California TRUST Act Moving Toward Passage
August 29, 2013

One afternoon in late June, about a hundred people, mostly young Latinos, marched to Escondido Police Department headquarters. They were kicking off a caravan to Sacramento.

"We're pushing for the governor to sign the TRUST Act this year, because it's important," Viviana Gonzalez, an activist and undocumented immigrant, told the crowd. "Communities like Escondido have seen the brunt of what it means to not have something that protects immigrant families."

In Escondido, collaboration between the city's police and federal immigration activists has caused tension in the city's Latino communities for years.

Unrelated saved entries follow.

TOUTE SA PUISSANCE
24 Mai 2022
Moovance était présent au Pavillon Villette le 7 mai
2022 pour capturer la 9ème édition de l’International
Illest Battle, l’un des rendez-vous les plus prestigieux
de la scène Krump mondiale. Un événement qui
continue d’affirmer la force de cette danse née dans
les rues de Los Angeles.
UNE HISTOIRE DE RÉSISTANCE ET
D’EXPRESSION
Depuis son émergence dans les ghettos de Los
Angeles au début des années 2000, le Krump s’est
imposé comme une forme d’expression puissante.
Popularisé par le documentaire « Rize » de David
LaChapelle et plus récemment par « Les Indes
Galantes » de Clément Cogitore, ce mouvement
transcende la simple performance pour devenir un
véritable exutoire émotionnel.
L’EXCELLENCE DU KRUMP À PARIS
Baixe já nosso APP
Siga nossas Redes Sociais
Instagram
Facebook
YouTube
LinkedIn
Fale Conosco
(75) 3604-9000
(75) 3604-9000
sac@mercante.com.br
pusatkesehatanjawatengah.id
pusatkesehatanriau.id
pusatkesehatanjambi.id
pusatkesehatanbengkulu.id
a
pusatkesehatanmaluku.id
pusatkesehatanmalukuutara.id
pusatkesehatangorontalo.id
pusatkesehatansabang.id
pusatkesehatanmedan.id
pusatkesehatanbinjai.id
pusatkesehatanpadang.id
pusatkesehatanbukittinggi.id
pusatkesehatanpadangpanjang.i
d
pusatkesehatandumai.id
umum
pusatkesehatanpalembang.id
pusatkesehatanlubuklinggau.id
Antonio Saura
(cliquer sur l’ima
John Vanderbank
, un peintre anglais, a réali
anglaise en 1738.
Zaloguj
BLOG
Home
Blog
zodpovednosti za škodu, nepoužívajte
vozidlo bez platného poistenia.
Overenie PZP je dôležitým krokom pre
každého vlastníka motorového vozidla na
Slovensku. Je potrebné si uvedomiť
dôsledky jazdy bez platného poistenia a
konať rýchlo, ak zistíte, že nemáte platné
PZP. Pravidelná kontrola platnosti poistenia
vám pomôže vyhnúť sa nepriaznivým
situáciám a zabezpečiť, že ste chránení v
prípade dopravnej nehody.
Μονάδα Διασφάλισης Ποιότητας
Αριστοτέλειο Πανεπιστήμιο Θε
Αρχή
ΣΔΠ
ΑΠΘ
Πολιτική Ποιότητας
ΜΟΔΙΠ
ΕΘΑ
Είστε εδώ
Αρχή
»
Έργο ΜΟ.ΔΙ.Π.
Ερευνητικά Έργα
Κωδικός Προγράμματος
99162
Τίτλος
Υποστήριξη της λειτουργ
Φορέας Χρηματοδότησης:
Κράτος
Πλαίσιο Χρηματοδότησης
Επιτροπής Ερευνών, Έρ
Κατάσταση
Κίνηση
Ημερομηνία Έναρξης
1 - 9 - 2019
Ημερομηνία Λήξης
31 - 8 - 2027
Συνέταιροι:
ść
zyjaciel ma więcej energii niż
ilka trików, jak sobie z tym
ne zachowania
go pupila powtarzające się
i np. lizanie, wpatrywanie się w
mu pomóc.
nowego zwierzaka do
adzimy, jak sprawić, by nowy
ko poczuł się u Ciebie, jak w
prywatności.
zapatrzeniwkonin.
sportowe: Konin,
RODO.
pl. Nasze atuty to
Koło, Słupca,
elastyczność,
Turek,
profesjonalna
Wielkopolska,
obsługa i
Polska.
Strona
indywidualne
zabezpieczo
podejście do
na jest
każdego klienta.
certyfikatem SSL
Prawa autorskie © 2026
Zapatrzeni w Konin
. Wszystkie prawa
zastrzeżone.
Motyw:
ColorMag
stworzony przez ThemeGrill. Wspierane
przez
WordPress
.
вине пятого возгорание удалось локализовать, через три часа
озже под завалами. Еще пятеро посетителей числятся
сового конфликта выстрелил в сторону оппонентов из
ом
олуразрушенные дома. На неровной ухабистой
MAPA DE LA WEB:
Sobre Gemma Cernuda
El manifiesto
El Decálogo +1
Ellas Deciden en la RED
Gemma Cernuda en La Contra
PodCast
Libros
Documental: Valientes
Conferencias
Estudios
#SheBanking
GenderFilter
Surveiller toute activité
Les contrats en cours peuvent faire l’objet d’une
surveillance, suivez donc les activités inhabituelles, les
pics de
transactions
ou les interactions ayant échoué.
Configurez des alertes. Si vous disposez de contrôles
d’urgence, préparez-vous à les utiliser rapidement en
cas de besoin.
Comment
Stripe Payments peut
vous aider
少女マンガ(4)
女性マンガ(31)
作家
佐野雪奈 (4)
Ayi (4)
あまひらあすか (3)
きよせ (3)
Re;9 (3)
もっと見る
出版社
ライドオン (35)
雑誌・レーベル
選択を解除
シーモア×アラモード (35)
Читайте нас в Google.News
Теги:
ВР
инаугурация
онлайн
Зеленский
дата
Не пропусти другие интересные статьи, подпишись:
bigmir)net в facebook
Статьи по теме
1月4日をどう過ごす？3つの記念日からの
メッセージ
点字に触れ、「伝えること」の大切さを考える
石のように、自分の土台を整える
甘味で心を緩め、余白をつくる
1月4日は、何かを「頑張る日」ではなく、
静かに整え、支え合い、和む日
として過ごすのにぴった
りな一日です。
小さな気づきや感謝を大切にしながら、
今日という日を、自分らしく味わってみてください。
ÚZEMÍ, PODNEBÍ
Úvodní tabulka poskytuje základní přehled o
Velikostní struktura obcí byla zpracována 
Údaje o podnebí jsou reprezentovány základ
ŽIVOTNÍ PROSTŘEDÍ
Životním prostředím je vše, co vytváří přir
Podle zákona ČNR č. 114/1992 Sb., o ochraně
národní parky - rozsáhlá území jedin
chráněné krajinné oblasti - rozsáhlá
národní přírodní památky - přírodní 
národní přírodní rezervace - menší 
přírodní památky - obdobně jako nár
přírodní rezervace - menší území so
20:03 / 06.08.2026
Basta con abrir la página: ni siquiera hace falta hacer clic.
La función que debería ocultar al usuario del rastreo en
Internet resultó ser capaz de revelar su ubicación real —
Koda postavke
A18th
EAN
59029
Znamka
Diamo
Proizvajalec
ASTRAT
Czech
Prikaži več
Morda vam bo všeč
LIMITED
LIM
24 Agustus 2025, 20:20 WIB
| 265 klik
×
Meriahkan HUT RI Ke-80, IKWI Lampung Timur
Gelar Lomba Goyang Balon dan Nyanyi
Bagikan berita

Agents have been present at the police department's driver's license and sobriety checkpoints, and in the city's jails.

Activists say this kind collaboration diminishes public safety because immigrants are less likely to trust police or report crime if they fear that interacting with police could get them deported.

Assembly Bill 4, better known as the TRUST Act, is a bill now working its way through the state Legislature that would limit one element of collaboration between federal immigration agents and local law enforcement.

But before explaining how it would work, it helps to know how federal immigration agents get involved after a potentially deportable person is arrested.

At San Diego County's central jail, as in most jails in the state, fingerprints taken during a person's booking process are sent to the FBI, to be run against criminal databases. But since 2009, that information has been sent one other place.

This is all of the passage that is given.